|By Roger Strukhoff||
|April 21, 2014 02:00 PM EDT||
Twitter is fun for me, if for no other reason than I "meet" many wildly interesting people through it. I've developed deep professional relationships through initial contacts on Twitter.
But like many of you, I'm sure, I also have numerous Twitter friends whom I've never met, and some with whom I've never spoken.
One of the latest is Dana Blouin (@danablouin), presumably an American who is currently studying for a PhD at Thammasat University in Thailand in the area of low-power wireless IPv6 networks. I say "presumably" as all his past education was in various locations in the US, including the Univ of Wisconsin-Stout, located more or less in the backyard of my office in Northern Illinois.
From the arctic to the tropics. And he's into the Internet of Things
I spent three years in Southeast Asia, from a base in Manila, Philippines, where my Tau Institute for Global ICT Studies is formally based.
My experience there led to the research, and I've worked since that time with a small team to divine which nations of the world - especially developing nations - are doing the most with what they have to develop robust ICT infrastructures.
Lower Cost = Good Thing
Dana's research may dovetail nicely with that of the Tau Institute, as it leads to the idea of lower cost technology deployment, which should provide a higher relative advantage for lower income countries as they build out their Information Age economies.
Low-power technology also reduces the energy footprint on a global basis as well, and will benefit all of its deployers and users. The amount of electricity generation the world will need to bring all of its citizens to a reasonable lifestyle is daunting. The Philippines, for example, uses only 3% of the electricity per capita required by the developed world.
The percentage is similar for at least half of the world's 7 billion people. It will simply be impossible to bring all of the world up to the developed level of consumption. Lowering power requirements is more of a key in raising the global economy than any method of raising power generation, in my view. Think of this as a supply-side economic idea that works.
What's Going On Right Now?
I write all these prefacing remarks as a segue to some of our latest research, which is measuring how quickly the 102 nations that we study are upgrading their ICT infrastructures in terms of Internet speed and access. We now measure the instantaneous change, i.e., how much acceleration and dynamism is going on right now.

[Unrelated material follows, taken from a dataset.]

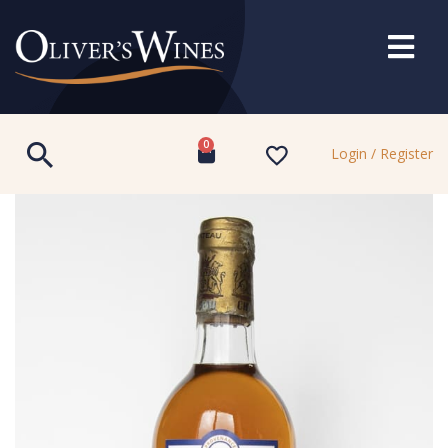
0
Login / Register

The challenges faced by each of the nations we cover differ by degree and composition. We have the ability to create custom reports for specific countries and regions. There is a lot of nuance in the data as we dive into it, and I'm happy to have discussions with anyone who's interested.
Most of our analysis is done on a relative, per person basis. That say, a countries with small populations such as, say, Estonia, New Zealand, and Chile can be compared fairly with giants such as Russia, Indonesia, and Brazil.
However, we now have algorithms and data that take population into account. The goal is to find which countries face the most daunting challenges. (We can also determine the least daunting challenges for those who want to know).
As Dana Blouin and many others work away at improving technology and its affordability, we can help determine the difficulty of its use throughout the world.
And the "Winners" Are...
Today, the most daunting challenges - or perhaps this could be stated as the greatest opportunity - can be found in Ethiopia, Bangladesh, Cameroon, Cote D'Ivoire, Tanzania, and India, according to our research. Each has a combination of population, dynamism, and relative under-development that presents a significant challenge.
Among these, Tanzania and Ethiopia have the most aggressive deployment on a relative basis per capita.
Within the highest income tier of the developed world, countries with significant momentum but also significant challenges in achieving more ICT development include Italy, the United States, Japan, and Spain. In the lower income tier of the developed world, Saudi Arabia, Russia, and Oman hit the radar screen the most prominently.
Please feel free to contact me if you're interested in diving down into the numbers, learning how we make our determinations, and what value they have for you.
Meanwhile, I look forward to the fruits of all the labors from Dana Blouin and all like-minded individuals around the world.